The New York Times’ AI copyright lawsuit shows that forgiveness might not be better than permission

The New York Times’ (NYT) legal proceedings against OpenAI and Microsoft have opened a new frontier in the ongoing legal challenges brought on by the use of copyrighted data to “train”, or improve generative AI.

There are already a variety of lawsuits against AI companies, including one brought by Getty Images against StabilityAI, which makes the Stable Diffusion online text-to-image generator. Authors George R.R. Martin and John Grisham have also brought legal cases against ChatGPT owner OpenAI over copyright claims. But the NYT case is not “more of the same” because it throws interesting new arguments into the mix.

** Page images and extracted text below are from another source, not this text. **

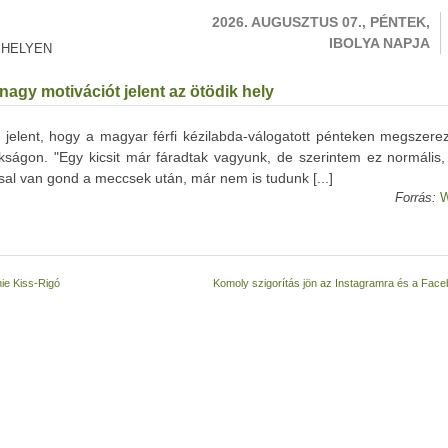
2026. AUGUSZTUS 07., PÉNTEK,
IBOLYA NAPJA
 HELYEN
agy motivációt jelent az ötödik hely
jelent, hogy a magyar férfi kézilabda-válogatott pénteken megszerez
nokságon. "Egy kicsit már fáradtak vagyunk, de szerintem ez normális
sal van gond a meccsek után, már nem is tudunk [...]
Forrás:
W
ie Kiss-Rigó
Komoly szigorítás jön az Instagramra és a Fac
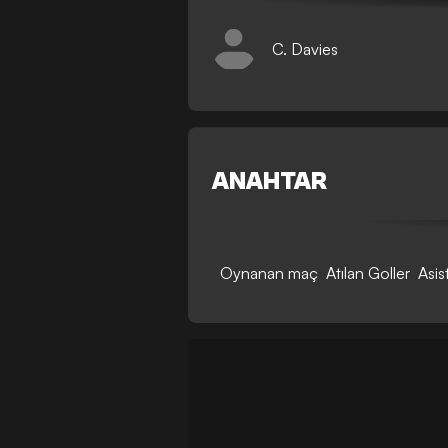
C. Davies
ANAHTAR
Oynanan maç
Atılan Goller
Asis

The legal action focuses in on the value of the training data and a new question relating to reputational damage. It is a potent mix of trade marks and copyright and one which may test the fair use defences typically relied upon.

It will, no doubt, be watched closely by media organisations looking to challenge the usual “let’s ask for forgiveness, not permission” approach to training data. Training data is used to improve the performance of AI systems and generally consists of real-world information, often drawn from the internet.

The lawsuit also presents a novel argument – not advanced by other, similar cases – that’s related to something called “hallucinations”, where AI systems generate false or misleading information but present it as fact. This argument could in fact be one of the most potent in the case.

The NYT case in particular raises three interesting takes on the usual approach. First, due to its reputation for trustworthy news and information, NYT content has enhanced value and desirability as training data for use in AI.

Second, due to its paywall, the reproduction of articles on request is commercially damaging. Third, ChatGPT’s “hallucinations” are causing reputational damage to the New York Times through, effectively, false attribution.

This is not just another generative AI copyright dispute. The first argument presented by the NYT is that the training data used by OpenAI is protected by copyright, and so they claim the training phase of ChatGPT infringed copyright. We have seen this type of argument run before in other disputes.

Fair use?

The challenge for this type of attack is the fair use shield. In the US, fair use is a doctrine in law that permits the use of copyrighted material under certain circumstances, such as in news reporting, academic work and commentary.

OpenAI’s response so far has been very cautious, but a key tenet in a statement released by the company is that their use of online data does indeed fall under the principle of “fair use”.

Anticipating some of the difficulties that such a fair use defence could potentially cause, the NYT has adopted a slightly different angle. In particular, it seeks to differentiate its data from standard data. The NYT intends to use what it claims to be the accuracy, trustworthiness and prestige of its reporting. It claims that this creates a particularly desirable dataset.

It argues that as a reputable and trusted source, its articles have additional weight and reliability in training generative AI and are part of a data subset that is given additional weighting in that training.

It argues that by largely reproducing articles upon prompting, ChatGPT is able to deny the NYT, which is paywalled, visitors and revenue it would otherwise receive. This introduction of some aspect of commercial competition and commercial advantage seems intended to head off the usual fair use defence common to these claims.

It will be interesting to see whether the assertion of special weighting in the training data has an impact. If it does, it sets a path for other media organisations to challenge the use of their reporting in the training data without permission.

The final element of the NYT’s claim presents a novel angle to the challenge. It suggests that damage is being done to the NYT brand through the material that ChatGPT produces. While almost presented as an afterthought in the complaint, it may yet be the claim that causes Open AI the most difficulty.

This is the argument related to AI “hallucinations”. The NYT argues that this is compounded because ChatGPT presents the information as having come from the NYT.